By Jim Tompkins
CEO, Tompkins International
In part 1 of this two-part blog, I explained why analyzing the retail performance data of year 2014: 1) was important as retailers, consumer products companies, distributors, 3PLs, and others tried to anticipate the future; and 2) was very confusing and difficult for a wide variety of reasons, but I will give this my best shot here.
First, let me limit my risk of error by saying:
- The trends I present are occurring globally, but the quantification of these trends is specifically regarding 2014 retail performance in the United States.
- The quantification of these trends is presented as ranges and there is a wide range of circumstances covered by the results.
- All of the quantification is evolving, so do not attempt to get overly specific with the numbers I present.
Here is my Top 10 reflections on 2014 that we need to carry forward:
- Retail store traffic is down. In the US we are seeing numbers from 5 to 12% less traffic. Retail traffic per square foot fell from 2-7% for 2014.
- Conversation rates are up for customers in store. This relates to omnichannel as customers come to the store based on what they have seen online. So the metric of importance here is not conversation rate, but the reality that a company's in-store performance is significantly impacted by their online presence. Numbers from 45% to 75% of shoppers are in-store as results of an online experience (omnichannel) are not unusual.
- Ecommerce sales in 2014 increased between 12-25%.
- Mcommerce (Mobile commerce) traffic improved from 35-55% and Mcommerce shopping increased 20-35%.
- Promotions spread the peak periods. Peak periods became less peaky. Fewer shoppers are buying on Big shopping days (Thanksgiving, Black Friday, Cyber Monday) as they already bought earlier at a promotion they felt was a good value.
- The busier the time of year (Back-to-School, Black Friday, Green Monday, Valentine's Day, Mothers Day, etc) the more likely the shoppers are to go to ecommerce.
- Due to mobile shopping and free shipping the average Direct-to-Consumer order had 4-10% fewer items per order. Customers are ordering more often with fewer items per order.
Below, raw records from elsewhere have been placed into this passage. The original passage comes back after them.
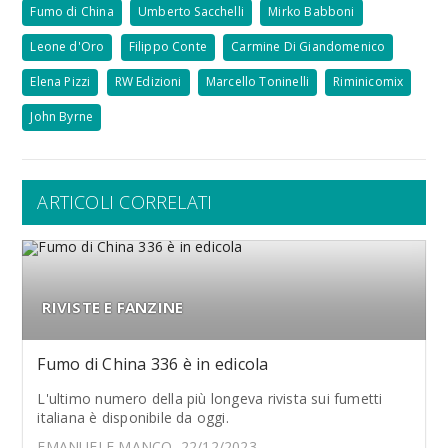
Fumo di China
Umberto Sacchelli
Mirko Babboni
Leone d'Oro
Filippo Conte
Carmine Di Giandomenico
Elena Pizzi
RW Edizioni
Marcello Toninelli
Riminicomix
John Byrne
ARTICOLI CORRELATI
RIVISTE E FANZINE
Fumo di China 336 è in edicola
L'ultimo numero della più longeva rivista sui fumetti
italiana è disponibile da oggi.
EMANUELE MANCO, 22/12/2023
- Customers are taking shopping seriously. Although the recession is behind us, shoppers are focused on what they want (free shipping, free returns, good value, private label quality) and are not shopping as if the recession is behind us. Contrary to what some "experts" claim we do not see customers as being "carefree". To the contrary they are more savvy and methodical.
- Customers are evaluating the speed of delivery. They are not willing to pay for same day or next day, but they do not accept 4 day or 5 day delivery.
- Different countries are growing ecommerce at different rates. You need to evaluate your strategy for each country going forward. Consider:
- France, Japan and South Korea- 10-15%
- Canada, Russia, UK and US- 15-20%
- Brazil and Germany-20-25%
- China- 30-35%
So, lots of evolution and transformation ahead for retailers, consumer products companies, 3PL's and distributors. I strongly recommend you stay in sync with omnichannel, e-commerce, m-commerce, the impacts of promotions, order profile changes, speed of delivery, and cross border strategies. Falling behind on these trends and marching to last year's drummer could very well result in you not looking good at the end of 2015. The pace of change requires you to keep up, or risk falling behind competitors.